Wie im Märchen vom Fischer und seiner Frau enden seine bis an den Himmel gewachsenen Bedürfnisse mit der schmählichen Rückkehr zum schäbigen Anfang:

„Als sie schließlich fordert, wie der liebe Gott zu werden, wird sie wieder zurück in die armselige Hütte versetzt, wie am Anfang. (Ga man hen. Se sitt all weder in’n Pissputt.)“

Hoeneß’ Pissputt wird das Gefängnis sein. Noch versteht der Gefallene nicht, was ihm geschah. Seine Zeit als Manager des erfolgreichsten Fußballklubs ist vorbei. Hoeneß, der exemplarische Sohn einer christlichen Gesellschaft, muss sein Kreuz auf sich nehmen und seine Niederlage eingestehen. Stolz verschmäht er eine Revision, nur zum schnöden Zweck, seine Strafe zu reduzieren.
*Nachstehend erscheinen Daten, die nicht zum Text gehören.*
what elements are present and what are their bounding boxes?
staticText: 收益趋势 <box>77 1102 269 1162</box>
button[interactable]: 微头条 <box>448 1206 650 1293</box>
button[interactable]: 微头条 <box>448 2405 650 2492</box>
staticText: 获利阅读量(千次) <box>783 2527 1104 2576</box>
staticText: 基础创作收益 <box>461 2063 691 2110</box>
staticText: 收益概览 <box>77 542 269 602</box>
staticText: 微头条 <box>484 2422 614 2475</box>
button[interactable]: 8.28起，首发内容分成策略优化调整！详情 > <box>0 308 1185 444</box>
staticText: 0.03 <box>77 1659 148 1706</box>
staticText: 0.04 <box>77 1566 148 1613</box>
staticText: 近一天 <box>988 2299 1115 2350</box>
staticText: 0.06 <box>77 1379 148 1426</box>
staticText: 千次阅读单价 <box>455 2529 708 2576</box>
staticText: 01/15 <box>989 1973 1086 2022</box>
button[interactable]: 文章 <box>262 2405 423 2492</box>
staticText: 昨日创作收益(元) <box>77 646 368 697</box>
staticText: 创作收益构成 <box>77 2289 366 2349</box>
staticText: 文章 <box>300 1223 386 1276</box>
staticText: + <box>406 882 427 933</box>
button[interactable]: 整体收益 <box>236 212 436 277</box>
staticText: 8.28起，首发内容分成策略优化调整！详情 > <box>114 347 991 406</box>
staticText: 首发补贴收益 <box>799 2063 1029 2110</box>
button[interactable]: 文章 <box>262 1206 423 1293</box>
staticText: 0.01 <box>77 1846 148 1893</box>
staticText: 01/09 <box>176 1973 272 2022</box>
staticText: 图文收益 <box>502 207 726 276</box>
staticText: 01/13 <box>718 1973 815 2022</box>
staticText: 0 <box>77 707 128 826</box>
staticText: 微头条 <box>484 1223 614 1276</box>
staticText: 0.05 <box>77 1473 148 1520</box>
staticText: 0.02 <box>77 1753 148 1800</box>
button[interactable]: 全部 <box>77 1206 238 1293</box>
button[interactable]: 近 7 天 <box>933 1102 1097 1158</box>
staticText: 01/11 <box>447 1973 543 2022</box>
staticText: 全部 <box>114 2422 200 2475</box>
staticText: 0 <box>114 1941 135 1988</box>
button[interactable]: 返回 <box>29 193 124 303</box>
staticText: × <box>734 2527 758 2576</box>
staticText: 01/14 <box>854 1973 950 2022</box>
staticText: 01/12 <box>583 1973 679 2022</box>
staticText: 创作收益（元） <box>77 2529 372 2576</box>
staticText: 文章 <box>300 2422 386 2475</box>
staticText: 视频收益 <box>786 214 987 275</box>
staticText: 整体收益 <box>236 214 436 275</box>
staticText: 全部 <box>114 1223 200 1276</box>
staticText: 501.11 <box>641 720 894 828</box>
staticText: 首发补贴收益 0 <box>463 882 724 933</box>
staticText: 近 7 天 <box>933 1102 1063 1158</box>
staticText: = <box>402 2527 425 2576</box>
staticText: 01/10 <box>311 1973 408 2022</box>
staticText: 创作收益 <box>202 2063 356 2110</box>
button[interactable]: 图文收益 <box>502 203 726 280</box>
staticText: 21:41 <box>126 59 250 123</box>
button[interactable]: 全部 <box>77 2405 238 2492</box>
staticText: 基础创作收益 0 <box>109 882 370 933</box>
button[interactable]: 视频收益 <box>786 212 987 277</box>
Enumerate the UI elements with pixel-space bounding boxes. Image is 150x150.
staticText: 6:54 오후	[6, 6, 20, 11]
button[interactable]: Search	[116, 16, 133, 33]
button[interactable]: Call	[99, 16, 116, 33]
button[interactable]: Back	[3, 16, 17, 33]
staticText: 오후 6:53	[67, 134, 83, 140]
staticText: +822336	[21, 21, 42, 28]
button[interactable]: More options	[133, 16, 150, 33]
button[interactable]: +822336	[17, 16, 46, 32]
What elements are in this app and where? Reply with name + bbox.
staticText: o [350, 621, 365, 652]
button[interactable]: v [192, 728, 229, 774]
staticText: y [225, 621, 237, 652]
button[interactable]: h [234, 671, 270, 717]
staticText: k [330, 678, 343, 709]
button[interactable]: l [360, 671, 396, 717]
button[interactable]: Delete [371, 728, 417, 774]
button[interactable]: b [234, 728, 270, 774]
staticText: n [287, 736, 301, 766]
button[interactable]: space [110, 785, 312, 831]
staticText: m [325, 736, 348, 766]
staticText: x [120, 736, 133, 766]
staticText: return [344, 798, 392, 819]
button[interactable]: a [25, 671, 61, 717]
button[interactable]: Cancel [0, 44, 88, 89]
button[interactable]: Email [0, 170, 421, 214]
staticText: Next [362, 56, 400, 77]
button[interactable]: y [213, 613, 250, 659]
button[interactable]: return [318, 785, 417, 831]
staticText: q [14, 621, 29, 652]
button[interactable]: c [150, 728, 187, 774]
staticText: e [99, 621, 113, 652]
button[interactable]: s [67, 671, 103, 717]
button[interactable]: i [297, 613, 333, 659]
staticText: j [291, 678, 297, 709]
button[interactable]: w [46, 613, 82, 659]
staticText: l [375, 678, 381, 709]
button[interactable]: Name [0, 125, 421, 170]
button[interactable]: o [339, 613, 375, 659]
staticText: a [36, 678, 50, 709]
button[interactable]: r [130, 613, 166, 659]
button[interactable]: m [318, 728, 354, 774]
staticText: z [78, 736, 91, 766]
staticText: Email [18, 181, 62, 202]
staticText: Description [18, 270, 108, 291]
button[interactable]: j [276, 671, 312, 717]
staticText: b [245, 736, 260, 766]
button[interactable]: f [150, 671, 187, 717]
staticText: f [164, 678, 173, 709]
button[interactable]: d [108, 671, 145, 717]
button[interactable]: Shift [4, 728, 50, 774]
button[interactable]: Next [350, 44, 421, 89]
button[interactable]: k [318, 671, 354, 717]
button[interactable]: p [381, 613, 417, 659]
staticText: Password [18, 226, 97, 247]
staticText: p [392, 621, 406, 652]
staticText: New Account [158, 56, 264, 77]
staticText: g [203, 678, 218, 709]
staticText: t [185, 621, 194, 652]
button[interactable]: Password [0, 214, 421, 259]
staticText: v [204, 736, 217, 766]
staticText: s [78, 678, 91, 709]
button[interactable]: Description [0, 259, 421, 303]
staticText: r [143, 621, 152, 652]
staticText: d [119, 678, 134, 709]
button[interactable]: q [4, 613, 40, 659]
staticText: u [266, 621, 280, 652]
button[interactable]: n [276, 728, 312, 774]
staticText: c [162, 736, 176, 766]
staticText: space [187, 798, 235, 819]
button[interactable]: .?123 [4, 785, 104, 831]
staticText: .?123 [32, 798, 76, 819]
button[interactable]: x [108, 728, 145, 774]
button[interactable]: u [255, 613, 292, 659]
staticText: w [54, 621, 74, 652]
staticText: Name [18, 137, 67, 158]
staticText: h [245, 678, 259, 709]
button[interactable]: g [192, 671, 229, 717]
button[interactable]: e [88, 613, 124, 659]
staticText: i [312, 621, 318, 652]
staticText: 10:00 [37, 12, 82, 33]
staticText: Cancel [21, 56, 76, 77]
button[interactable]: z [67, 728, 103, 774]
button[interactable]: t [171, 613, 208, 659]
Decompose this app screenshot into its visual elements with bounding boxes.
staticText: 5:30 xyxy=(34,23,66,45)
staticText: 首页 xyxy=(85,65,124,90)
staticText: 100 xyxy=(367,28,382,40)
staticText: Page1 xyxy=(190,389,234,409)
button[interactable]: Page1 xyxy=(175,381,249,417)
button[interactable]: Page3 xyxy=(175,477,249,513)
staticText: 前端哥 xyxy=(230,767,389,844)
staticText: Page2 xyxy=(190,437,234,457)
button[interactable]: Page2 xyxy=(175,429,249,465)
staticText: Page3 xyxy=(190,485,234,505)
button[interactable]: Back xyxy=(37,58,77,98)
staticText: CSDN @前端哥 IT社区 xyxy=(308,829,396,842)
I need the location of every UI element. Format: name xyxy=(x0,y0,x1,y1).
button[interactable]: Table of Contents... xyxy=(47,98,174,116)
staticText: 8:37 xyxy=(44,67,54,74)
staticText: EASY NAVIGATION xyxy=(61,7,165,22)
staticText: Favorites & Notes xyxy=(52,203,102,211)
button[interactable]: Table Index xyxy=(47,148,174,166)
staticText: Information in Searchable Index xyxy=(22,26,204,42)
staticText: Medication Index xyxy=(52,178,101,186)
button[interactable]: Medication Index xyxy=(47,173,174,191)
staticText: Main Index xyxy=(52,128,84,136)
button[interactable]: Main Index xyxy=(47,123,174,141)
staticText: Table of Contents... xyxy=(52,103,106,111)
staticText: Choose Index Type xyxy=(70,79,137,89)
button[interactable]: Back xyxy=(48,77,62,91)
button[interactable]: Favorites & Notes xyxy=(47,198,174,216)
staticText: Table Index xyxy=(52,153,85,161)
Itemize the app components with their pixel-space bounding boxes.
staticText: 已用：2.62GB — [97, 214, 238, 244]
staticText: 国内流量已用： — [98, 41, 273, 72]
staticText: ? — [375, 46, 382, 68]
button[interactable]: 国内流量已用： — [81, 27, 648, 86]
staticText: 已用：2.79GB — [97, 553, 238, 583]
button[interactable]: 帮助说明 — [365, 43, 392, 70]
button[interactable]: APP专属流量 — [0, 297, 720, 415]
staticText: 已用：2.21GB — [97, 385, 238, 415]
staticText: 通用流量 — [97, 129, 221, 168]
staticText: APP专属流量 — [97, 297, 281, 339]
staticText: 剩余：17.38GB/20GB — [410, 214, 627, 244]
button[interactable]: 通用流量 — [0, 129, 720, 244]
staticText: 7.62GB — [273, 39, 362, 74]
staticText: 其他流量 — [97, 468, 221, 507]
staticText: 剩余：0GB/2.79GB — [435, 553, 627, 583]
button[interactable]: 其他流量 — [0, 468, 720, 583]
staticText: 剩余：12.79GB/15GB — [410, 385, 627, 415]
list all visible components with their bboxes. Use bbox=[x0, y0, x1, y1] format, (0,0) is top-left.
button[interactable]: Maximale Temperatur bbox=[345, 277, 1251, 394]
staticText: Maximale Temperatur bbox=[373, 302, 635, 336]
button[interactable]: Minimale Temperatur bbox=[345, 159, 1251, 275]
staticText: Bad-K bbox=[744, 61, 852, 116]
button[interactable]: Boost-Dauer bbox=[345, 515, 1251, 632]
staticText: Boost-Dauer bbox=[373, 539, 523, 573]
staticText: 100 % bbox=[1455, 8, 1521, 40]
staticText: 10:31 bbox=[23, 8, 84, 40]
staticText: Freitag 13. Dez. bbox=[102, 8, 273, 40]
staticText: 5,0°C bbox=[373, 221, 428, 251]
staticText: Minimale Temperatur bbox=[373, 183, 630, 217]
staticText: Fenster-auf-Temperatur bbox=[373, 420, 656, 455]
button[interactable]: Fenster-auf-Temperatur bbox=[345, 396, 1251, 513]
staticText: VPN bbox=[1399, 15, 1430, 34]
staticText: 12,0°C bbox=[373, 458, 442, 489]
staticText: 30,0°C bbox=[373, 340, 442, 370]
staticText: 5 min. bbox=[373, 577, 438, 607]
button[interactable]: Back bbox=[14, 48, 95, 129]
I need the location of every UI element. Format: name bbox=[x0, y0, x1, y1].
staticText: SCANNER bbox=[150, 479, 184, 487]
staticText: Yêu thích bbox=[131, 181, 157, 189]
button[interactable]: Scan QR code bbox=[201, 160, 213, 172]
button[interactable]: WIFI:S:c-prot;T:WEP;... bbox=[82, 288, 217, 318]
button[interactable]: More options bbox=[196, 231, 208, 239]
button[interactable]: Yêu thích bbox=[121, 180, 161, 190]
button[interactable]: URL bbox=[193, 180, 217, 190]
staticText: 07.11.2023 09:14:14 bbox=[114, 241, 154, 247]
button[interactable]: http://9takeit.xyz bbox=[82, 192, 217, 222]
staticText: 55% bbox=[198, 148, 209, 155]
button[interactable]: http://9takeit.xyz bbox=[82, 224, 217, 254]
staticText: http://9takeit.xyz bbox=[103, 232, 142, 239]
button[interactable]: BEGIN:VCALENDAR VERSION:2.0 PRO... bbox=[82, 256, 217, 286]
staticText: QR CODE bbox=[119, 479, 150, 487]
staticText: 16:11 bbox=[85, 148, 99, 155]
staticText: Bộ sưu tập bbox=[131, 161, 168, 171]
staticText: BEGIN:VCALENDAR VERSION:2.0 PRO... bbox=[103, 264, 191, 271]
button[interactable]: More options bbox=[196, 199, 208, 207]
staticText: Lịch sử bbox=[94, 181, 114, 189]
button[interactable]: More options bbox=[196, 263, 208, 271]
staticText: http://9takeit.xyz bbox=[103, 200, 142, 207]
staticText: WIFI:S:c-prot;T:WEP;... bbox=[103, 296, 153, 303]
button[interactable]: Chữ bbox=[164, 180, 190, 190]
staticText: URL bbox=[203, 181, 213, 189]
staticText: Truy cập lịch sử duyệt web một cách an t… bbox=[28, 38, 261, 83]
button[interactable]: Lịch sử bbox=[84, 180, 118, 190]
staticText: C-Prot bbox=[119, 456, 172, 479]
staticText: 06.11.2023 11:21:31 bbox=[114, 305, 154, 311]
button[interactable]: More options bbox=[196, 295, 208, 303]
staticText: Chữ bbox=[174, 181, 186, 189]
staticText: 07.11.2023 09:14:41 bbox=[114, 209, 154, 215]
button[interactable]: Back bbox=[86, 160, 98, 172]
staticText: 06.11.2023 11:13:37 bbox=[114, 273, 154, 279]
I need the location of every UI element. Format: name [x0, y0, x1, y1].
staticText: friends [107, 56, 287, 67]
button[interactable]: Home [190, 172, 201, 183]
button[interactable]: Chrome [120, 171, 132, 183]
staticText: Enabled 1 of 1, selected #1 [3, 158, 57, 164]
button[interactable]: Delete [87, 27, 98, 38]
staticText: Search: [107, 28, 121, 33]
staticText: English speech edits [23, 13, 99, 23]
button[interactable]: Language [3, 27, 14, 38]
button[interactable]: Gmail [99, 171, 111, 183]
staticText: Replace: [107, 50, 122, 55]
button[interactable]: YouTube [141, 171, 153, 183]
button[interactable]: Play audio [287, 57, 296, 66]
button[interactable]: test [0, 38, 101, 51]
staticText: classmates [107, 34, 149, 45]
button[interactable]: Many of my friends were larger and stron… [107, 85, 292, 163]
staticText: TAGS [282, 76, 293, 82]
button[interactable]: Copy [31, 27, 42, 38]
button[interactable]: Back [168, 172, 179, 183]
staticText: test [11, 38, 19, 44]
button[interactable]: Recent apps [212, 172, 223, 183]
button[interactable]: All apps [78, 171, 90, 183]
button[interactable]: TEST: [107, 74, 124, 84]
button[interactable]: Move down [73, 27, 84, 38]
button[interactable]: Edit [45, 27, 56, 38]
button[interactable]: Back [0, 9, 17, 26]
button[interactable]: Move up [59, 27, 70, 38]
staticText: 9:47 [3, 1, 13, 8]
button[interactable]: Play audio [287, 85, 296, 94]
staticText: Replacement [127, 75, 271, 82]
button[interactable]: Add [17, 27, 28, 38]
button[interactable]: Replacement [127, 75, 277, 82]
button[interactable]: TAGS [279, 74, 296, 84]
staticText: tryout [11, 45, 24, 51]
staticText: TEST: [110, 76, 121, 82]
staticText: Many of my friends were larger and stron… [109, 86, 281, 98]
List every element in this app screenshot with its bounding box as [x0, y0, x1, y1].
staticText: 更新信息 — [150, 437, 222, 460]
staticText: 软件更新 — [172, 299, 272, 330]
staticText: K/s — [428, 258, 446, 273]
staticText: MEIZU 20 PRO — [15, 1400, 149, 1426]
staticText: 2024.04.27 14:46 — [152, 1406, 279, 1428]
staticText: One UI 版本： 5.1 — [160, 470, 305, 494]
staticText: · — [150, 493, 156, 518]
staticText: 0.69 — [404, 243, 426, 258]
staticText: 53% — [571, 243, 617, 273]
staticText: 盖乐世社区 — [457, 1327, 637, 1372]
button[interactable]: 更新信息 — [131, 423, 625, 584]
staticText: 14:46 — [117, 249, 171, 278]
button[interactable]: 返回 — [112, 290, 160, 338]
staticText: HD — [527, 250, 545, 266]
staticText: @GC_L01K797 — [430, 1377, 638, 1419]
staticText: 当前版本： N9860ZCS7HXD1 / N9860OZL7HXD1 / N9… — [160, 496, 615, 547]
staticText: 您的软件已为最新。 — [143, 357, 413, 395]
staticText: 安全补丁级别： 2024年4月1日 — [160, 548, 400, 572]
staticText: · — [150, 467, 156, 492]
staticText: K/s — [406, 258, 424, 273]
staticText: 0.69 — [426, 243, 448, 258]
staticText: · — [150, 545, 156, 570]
Beugen lässt er sich nicht, auch nicht in der Not. Sein Strafbedürfnis hält ihn aufrecht. Auch in seiner dunkelsten Stunde will er ein Vorbild sein. Nun steht er vor seiner via dolorosa und wird seine imitatio christi bis zum bitteren Ende vollenden.

Der himmlische Sohn, sein Vorbild, verwandelte seine Niederlage am Kreuz in eine gloriose Auferstehung. Uli, sein Knecht, wird keine Auferstehung erleben.

Hoeneß’ exemplarischer Aufstieg und Fall wird das Verhältnis der Deutschen zum Kapitalismus verändern.